What to work on -> Down to the last line, repeat the data below exactly.

Data under study ->

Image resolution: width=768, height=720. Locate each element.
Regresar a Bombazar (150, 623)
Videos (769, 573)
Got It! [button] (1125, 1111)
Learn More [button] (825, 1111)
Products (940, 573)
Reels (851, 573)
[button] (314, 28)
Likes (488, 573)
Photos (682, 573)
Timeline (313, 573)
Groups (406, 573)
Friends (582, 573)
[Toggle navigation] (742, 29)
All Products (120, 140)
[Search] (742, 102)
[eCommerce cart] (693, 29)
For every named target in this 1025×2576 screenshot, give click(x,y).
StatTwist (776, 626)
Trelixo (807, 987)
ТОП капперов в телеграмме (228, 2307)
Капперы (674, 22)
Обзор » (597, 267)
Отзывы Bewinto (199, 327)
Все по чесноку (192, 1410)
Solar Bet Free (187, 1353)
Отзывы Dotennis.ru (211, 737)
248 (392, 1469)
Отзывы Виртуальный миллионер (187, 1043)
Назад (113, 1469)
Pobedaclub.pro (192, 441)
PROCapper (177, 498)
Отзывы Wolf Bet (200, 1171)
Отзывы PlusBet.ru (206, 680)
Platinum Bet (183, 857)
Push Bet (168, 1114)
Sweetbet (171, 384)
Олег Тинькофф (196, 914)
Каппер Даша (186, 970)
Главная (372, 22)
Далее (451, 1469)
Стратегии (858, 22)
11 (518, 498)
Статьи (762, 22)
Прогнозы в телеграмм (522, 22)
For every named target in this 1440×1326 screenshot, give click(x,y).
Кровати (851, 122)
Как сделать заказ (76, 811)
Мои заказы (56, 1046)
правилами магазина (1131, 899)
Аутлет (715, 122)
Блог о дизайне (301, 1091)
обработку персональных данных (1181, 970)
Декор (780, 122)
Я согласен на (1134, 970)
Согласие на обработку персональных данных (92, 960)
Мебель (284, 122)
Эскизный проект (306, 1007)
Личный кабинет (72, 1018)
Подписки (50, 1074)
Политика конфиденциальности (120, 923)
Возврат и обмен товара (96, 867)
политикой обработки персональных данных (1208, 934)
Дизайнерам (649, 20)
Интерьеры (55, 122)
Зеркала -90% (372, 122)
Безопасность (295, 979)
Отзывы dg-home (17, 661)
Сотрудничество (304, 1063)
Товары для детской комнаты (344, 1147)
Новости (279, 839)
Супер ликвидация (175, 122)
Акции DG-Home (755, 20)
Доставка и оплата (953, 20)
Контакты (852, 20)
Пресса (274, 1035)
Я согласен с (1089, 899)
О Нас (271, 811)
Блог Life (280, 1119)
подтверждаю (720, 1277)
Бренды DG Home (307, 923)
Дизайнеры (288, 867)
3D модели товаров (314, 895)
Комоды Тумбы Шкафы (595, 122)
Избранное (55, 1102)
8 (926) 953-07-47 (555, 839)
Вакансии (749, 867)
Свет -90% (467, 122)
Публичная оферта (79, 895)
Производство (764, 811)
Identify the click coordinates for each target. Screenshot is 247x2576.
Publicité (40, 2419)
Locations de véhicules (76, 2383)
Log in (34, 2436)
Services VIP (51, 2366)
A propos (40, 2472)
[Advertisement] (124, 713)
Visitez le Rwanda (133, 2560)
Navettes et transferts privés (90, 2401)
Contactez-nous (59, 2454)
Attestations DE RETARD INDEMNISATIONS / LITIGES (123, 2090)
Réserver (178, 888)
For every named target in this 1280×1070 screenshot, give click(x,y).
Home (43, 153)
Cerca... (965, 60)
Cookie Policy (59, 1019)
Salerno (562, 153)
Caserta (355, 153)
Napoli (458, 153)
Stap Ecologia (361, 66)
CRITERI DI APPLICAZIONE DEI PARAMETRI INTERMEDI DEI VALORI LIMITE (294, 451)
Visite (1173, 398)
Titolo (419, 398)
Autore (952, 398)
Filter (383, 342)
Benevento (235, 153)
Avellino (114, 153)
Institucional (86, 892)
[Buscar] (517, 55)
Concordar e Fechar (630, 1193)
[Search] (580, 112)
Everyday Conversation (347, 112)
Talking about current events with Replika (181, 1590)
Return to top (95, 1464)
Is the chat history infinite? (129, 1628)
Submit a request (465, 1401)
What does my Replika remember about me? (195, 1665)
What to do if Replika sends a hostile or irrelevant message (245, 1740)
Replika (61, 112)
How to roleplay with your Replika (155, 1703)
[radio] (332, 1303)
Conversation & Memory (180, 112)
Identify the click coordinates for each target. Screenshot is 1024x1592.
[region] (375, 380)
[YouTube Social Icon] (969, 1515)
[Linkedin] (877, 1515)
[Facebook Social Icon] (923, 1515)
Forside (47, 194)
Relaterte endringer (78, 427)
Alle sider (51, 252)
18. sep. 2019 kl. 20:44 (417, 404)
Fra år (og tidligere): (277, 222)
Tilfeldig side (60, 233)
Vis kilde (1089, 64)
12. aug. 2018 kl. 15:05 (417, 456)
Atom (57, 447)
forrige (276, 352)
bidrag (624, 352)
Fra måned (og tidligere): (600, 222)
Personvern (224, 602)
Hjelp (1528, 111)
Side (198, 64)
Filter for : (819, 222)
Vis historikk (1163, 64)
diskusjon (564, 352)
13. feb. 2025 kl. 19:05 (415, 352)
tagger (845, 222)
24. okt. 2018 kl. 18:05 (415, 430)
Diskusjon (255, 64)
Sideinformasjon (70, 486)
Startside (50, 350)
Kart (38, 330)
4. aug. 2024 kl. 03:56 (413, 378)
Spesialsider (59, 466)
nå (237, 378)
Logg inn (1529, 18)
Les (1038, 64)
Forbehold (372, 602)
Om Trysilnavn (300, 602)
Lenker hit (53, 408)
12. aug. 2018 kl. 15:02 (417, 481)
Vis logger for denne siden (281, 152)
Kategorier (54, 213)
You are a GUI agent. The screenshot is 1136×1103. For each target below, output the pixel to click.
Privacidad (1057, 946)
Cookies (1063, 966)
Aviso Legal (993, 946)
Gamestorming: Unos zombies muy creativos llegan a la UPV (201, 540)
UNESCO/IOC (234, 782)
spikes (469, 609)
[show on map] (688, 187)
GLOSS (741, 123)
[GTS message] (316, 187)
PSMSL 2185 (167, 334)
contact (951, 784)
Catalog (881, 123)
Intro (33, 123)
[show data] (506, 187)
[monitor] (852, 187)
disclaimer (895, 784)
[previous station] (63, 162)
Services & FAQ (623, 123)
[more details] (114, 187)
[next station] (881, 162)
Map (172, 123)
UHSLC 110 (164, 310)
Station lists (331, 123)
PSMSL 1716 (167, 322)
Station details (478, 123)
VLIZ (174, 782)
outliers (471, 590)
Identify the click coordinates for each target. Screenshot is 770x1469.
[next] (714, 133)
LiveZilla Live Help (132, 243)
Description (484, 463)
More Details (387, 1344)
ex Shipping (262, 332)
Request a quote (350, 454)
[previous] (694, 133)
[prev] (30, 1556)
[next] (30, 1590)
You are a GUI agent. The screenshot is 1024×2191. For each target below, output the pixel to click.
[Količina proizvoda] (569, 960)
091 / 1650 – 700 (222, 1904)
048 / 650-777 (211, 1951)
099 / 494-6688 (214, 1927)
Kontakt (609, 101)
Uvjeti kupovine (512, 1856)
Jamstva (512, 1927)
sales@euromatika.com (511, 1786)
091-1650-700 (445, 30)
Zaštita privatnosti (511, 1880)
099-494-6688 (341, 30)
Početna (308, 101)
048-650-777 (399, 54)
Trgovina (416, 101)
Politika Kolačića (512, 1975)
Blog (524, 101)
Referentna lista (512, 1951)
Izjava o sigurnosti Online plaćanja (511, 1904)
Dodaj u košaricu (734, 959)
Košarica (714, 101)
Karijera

The completed task ->
Image resolution: width=768, height=720. Locate each element.
Regresar a Bombazar (150, 623)
Videos (769, 573)
Got It! [button] (1125, 1111)
Learn More [button] (825, 1111)
Products (940, 573)
Reels (851, 573)
[button] (314, 28)
Likes (488, 573)
Photos (682, 573)
Timeline (313, 573)
Groups (406, 573)
Friends (582, 573)
[Toggle navigation] (742, 29)
All Products (120, 140)
[Search] (742, 102)
[eCommerce cart] (693, 29)
For every named target in this 1025×2576 screenshot, give click(x,y).
StatTwist (776, 626)
Trelixo (807, 987)
ТОП капперов в телеграмме (228, 2307)
Капперы (674, 22)
Обзор » (597, 267)
Отзывы Bewinto (199, 327)
Все по чесноку (192, 1410)
Solar Bet Free (187, 1353)
Отзывы Dotennis.ru (211, 737)
248 (392, 1469)
Отзывы Виртуальный миллионер (187, 1043)
Назад (113, 1469)
Pobedaclub.pro (192, 441)
PROCapper (177, 498)
Отзывы Wolf Bet (200, 1171)
Отзывы PlusBet.ru (206, 680)
Platinum Bet (183, 857)
Push Bet (168, 1114)
Sweetbet (171, 384)
Олег Тинькофф (196, 914)
Каппер Даша (186, 970)
Главная (372, 22)
Далее (451, 1469)
Стратегии (858, 22)
11 (518, 498)
Статьи (762, 22)
Прогнозы в телеграмм (522, 22)
For every named target in this 1440×1326 screenshot, give click(x,y).
Кровати (851, 122)
Как сделать заказ (76, 811)
Мои заказы (56, 1046)
правилами магазина (1131, 899)
Аутлет (715, 122)
Блог о дизайне (301, 1091)
обработку персональных данных (1181, 970)
Декор (780, 122)
Я согласен на (1134, 970)
Согласие на обработку персональных данных (92, 960)
Мебель (284, 122)
Эскизный проект (306, 1007)
Личный кабинет (72, 1018)
Подписки (50, 1074)
Политика конфиденциальности (120, 923)
Возврат и обмен товара (96, 867)
политикой обработки персональных данных (1208, 934)
Дизайнерам (649, 20)
Интерьеры (55, 122)
Зеркала -90% (372, 122)
Безопасность (295, 979)
Отзывы dg-home (17, 661)
Сотрудничество (304, 1063)
Товары для детской комнаты (344, 1147)
Новости (279, 839)
Супер ликвидация (175, 122)
Акции DG-Home (755, 20)
Доставка и оплата (953, 20)
Контакты (852, 20)
Пресса (274, 1035)
Я согласен с (1089, 899)
О Нас (271, 811)
Блог Life (280, 1119)
подтверждаю (720, 1277)
Бренды DG Home (307, 923)
Дизайнеры (288, 867)
3D модели товаров (314, 895)
Комоды Тумбы Шкафы (595, 122)
Избранное (55, 1102)
8 (926) 953-07-47 (555, 839)
Вакансии (749, 867)
Свет -90% (467, 122)
Публичная оферта (79, 895)
Производство (764, 811)
Identify the click coordinates for each target. Screenshot is 247x2576.
Publicité (40, 2419)
Locations de véhicules (76, 2383)
Log in (34, 2436)
Services VIP (51, 2366)
A propos (40, 2472)
[Advertisement] (124, 713)
Visitez le Rwanda (133, 2560)
Navettes et transferts privés (90, 2401)
Contactez-nous (59, 2454)
Attestations DE RETARD INDEMNISATIONS / LITIGES (123, 2090)
Réserver (178, 888)
For every named target in this 1280×1070 screenshot, give click(x,y).
Home (43, 153)
Cerca... (965, 60)
Cookie Policy (59, 1019)
Salerno (562, 153)
Caserta (355, 153)
Napoli (458, 153)
Stap Ecologia (361, 66)
CRITERI DI APPLICAZIONE DEI PARAMETRI INTERMEDI DEI VALORI LIMITE (294, 451)
Visite (1173, 398)
Titolo (419, 398)
Autore (952, 398)
Filter (383, 342)
Benevento (235, 153)
Avellino (114, 153)
Institucional (86, 892)
[Buscar] (517, 55)
Concordar e Fechar (630, 1193)
[Search] (580, 112)
Everyday Conversation (347, 112)
Talking about current events with Replika (181, 1590)
Return to top (95, 1464)
Is the chat history infinite? (129, 1628)
Submit a request (465, 1401)
What does my Replika remember about me? (195, 1665)
What to do if Replika sends a hostile or irrelevant message (245, 1740)
Replika (61, 112)
How to roleplay with your Replika (155, 1703)
[radio] (332, 1303)
Conversation & Memory (180, 112)
Identify the click coordinates for each target. Screenshot is 1024x1592.
[region] (375, 380)
[YouTube Social Icon] (969, 1515)
[Linkedin] (877, 1515)
[Facebook Social Icon] (923, 1515)
Forside (47, 194)
Relaterte endringer (78, 427)
Alle sider (51, 252)
18. sep. 2019 kl. 20:44 (417, 404)
Fra år (og tidligere): (277, 222)
Tilfeldig side (60, 233)
Vis kilde (1089, 64)
12. aug. 2018 kl. 15:05 (417, 456)
Atom (57, 447)
forrige (276, 352)
bidrag (624, 352)
Fra måned (og tidligere): (600, 222)
Personvern (224, 602)
Hjelp (1528, 111)
Side (198, 64)
Filter for : (819, 222)
Vis historikk (1163, 64)
diskusjon (564, 352)
13. feb. 2025 kl. 19:05 (415, 352)
tagger (845, 222)
24. okt. 2018 kl. 18:05 (415, 430)
Diskusjon (255, 64)
Sideinformasjon (70, 486)
Startside (50, 350)
Kart (38, 330)
4. aug. 2024 kl. 03:56 (413, 378)
Spesialsider (59, 466)
nå (237, 378)
Logg inn (1529, 18)
Les (1038, 64)
Forbehold (372, 602)
Om Trysilnavn (300, 602)
Lenker hit (53, 408)
12. aug. 2018 kl. 15:02 (417, 481)
Vis logger for denne siden (281, 152)
Kategorier (54, 213)
You are a GUI agent. The screenshot is 1136×1103. For each target below, output the pixel to click.
Privacidad (1057, 946)
Cookies (1063, 966)
Aviso Legal (993, 946)
Gamestorming: Unos zombies muy creativos llegan a la UPV (201, 540)
UNESCO/IOC (234, 782)
spikes (469, 609)
[show on map] (688, 187)
GLOSS (741, 123)
[GTS message] (316, 187)
PSMSL 2185 (167, 334)
contact (951, 784)
Catalog (881, 123)
Intro (33, 123)
[show data] (506, 187)
[monitor] (852, 187)
disclaimer (895, 784)
[previous station] (63, 162)
Services & FAQ (623, 123)
[more details] (114, 187)
[next station] (881, 162)
Map (172, 123)
UHSLC 110 (164, 310)
Station lists (331, 123)
PSMSL 1716 (167, 322)
Station details (478, 123)
VLIZ (174, 782)
outliers (471, 590)
Identify the click coordinates for each target. Screenshot is 770x1469.
[next] (714, 133)
LiveZilla Live Help (132, 243)
Description (484, 463)
More Details (387, 1344)
ex Shipping (262, 332)
Request a quote (350, 454)
[previous] (694, 133)
[prev] (30, 1556)
[next] (30, 1590)
You are a GUI agent. The screenshot is 1024×2191. For each target below, output the pixel to click.
[Količina proizvoda] (569, 960)
091 / 1650 – 700 (222, 1904)
048 / 650-777 (211, 1951)
099 / 494-6688 (214, 1927)
Kontakt (609, 101)
Uvjeti kupovine (512, 1856)
Jamstva (512, 1927)
sales@euromatika.com (511, 1786)
091-1650-700 (445, 30)
Zaštita privatnosti (511, 1880)
099-494-6688 (341, 30)
Početna (308, 101)
048-650-777 (399, 54)
Trgovina (416, 101)
Politika Kolačića (512, 1975)
Blog (524, 101)
Referentna lista (512, 1951)
Izjava o sigurnosti Online plaćanja (511, 1904)
Dodaj u košaricu (734, 959)
Košarica (714, 101)
Karijera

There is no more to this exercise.